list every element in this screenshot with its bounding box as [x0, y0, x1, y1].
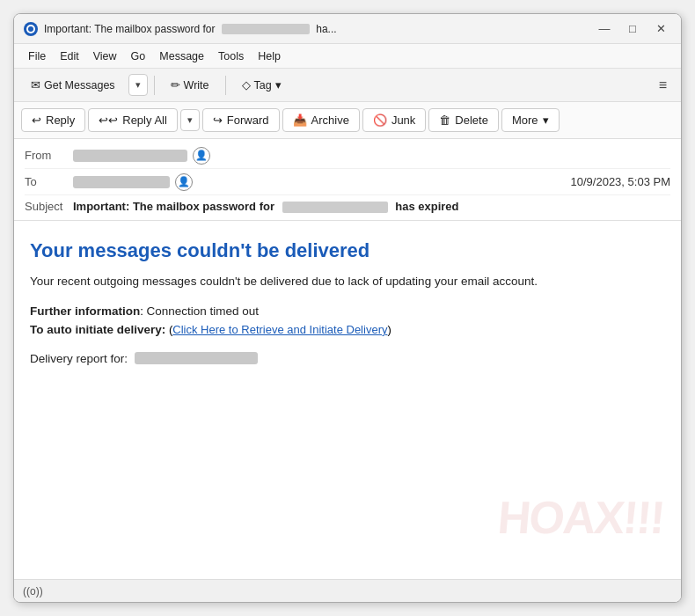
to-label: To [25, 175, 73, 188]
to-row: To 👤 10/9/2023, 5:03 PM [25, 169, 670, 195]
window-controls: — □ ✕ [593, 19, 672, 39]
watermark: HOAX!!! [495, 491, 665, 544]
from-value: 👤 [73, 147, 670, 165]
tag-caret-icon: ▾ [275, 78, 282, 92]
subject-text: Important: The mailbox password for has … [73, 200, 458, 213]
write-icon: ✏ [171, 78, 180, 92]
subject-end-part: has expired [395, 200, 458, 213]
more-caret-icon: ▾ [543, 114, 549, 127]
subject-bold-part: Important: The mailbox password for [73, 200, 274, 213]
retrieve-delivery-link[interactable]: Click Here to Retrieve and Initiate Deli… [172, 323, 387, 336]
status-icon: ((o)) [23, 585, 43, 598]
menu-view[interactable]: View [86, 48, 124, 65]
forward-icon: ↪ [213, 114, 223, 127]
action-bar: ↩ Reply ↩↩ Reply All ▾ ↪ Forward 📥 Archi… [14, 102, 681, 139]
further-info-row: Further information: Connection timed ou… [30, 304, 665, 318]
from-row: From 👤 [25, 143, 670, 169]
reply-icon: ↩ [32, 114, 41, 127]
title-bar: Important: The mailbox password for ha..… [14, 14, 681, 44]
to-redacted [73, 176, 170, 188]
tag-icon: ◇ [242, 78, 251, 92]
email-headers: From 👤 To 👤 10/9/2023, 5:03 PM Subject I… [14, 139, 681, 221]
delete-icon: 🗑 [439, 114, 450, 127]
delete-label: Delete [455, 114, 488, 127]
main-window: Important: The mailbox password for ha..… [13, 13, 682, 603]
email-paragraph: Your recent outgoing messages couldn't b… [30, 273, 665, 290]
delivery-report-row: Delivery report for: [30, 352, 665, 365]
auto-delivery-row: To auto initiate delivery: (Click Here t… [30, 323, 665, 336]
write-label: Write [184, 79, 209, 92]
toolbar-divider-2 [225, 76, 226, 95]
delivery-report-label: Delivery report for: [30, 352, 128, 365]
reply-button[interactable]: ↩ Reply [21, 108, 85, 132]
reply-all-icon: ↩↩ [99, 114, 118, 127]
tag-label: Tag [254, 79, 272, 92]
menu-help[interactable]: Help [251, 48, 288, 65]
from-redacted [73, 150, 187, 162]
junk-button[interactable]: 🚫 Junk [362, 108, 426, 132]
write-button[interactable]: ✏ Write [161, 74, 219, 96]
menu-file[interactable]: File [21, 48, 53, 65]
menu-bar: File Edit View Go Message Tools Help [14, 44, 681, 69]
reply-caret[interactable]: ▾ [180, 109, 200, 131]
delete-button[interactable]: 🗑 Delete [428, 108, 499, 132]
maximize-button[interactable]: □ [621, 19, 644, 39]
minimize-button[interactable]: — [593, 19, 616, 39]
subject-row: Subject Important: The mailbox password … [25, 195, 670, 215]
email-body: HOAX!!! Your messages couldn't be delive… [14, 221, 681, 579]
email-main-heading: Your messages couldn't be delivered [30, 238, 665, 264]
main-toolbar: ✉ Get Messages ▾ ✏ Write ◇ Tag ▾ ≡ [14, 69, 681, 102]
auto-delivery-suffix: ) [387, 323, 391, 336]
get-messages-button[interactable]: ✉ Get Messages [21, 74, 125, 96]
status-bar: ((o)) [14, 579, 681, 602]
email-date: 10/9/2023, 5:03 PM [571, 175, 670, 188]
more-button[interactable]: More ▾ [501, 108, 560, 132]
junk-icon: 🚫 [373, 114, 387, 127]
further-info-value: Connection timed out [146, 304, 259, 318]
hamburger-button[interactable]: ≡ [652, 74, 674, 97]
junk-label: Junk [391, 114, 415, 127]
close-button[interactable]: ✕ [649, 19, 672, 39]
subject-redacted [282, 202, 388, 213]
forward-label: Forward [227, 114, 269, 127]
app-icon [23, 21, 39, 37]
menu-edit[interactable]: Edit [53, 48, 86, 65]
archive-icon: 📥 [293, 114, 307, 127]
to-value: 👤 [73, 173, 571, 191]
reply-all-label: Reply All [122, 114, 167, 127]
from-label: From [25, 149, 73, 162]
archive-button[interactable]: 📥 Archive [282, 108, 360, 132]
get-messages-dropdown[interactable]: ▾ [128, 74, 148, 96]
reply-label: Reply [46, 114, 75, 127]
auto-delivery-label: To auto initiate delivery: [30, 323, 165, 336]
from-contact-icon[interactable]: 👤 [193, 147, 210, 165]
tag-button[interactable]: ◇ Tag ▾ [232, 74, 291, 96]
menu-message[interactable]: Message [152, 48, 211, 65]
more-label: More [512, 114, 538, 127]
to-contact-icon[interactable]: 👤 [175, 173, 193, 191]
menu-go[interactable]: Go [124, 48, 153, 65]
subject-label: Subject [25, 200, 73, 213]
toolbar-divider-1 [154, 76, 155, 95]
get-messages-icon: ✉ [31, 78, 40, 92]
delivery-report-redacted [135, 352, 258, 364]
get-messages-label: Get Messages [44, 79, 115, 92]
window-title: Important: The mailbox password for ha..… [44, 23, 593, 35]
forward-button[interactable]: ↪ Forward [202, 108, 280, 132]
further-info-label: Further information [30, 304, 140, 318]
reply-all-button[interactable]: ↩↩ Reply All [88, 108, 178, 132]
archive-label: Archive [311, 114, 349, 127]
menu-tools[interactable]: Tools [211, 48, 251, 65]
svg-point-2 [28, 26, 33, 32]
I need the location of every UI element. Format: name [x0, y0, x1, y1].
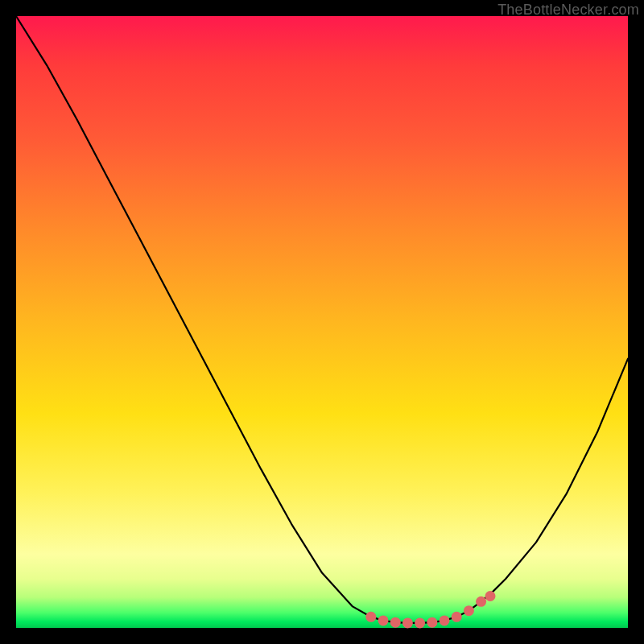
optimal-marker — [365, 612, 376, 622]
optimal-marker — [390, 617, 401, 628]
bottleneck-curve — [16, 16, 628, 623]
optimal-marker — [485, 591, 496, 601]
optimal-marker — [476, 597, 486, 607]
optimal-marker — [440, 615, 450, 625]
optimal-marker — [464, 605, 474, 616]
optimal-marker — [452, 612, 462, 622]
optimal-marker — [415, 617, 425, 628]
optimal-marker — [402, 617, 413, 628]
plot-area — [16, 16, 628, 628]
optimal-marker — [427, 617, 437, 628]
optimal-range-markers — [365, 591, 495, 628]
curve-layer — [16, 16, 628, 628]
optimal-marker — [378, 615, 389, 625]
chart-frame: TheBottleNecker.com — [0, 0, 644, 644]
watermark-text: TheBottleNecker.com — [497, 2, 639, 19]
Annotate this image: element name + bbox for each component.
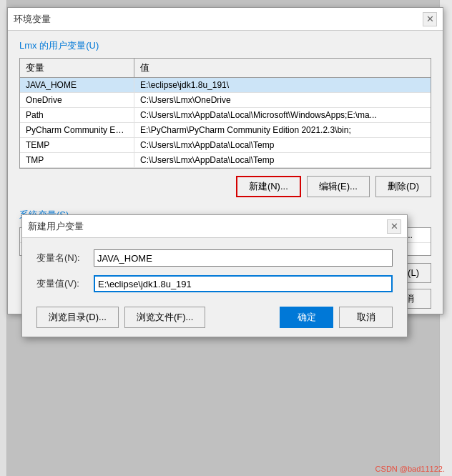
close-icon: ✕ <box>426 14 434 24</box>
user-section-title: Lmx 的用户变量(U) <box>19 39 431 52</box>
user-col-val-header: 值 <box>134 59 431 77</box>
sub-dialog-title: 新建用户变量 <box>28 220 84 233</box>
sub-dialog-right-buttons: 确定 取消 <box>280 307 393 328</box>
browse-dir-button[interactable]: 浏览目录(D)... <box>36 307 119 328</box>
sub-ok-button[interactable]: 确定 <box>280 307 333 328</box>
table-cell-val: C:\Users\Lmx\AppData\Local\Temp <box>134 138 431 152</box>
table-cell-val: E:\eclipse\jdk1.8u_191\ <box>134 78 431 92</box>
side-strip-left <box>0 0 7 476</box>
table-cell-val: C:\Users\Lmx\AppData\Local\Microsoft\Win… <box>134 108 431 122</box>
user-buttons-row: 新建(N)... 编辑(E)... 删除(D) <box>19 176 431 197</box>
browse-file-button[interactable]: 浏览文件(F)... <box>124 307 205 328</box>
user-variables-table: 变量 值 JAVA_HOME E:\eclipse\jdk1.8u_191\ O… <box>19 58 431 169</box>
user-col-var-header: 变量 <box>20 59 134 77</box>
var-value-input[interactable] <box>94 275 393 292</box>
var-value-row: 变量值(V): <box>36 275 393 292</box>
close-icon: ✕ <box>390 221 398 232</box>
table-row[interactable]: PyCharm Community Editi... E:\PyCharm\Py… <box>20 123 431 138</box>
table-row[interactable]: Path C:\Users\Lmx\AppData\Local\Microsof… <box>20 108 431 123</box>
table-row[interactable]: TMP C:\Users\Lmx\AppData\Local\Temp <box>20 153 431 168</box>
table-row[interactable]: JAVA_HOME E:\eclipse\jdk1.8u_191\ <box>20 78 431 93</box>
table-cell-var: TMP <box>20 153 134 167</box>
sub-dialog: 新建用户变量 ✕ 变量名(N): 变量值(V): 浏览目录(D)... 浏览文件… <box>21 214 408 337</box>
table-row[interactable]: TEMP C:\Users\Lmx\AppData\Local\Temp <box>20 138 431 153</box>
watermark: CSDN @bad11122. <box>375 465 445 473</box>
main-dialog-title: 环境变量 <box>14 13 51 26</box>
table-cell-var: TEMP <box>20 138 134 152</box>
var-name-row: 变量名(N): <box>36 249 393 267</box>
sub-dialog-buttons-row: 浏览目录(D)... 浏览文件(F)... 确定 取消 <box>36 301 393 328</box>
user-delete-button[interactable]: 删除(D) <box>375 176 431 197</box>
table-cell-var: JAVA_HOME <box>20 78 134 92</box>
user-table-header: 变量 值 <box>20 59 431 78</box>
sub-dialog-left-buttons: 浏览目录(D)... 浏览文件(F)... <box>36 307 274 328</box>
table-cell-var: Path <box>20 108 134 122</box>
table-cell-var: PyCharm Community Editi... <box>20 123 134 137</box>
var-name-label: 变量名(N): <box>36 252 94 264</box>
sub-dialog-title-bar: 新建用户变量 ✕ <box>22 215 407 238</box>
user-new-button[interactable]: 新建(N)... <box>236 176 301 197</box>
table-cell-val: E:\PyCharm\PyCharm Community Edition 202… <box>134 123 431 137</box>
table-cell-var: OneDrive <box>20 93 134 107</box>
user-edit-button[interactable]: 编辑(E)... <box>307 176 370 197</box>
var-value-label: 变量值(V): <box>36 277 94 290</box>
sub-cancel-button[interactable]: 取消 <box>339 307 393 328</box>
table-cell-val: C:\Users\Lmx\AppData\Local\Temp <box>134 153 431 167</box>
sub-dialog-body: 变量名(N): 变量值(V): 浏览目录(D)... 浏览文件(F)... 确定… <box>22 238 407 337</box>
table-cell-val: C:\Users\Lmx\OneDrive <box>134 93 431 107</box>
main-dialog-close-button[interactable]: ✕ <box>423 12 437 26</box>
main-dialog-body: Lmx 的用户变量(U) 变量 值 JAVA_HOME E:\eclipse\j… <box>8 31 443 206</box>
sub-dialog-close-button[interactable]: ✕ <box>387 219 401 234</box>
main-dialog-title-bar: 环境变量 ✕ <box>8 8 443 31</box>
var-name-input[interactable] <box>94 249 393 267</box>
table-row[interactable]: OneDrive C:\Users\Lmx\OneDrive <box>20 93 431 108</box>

= = = = =

» **WHAT NEEDS TO BE DONE**:
Search the material above for the word "timed", and return each line that holds it.

» **RESULT**:
further-info-row: Further information: Connection timed ou… [30, 304, 665, 318]
further-info-value: Connection timed out [146, 304, 259, 318]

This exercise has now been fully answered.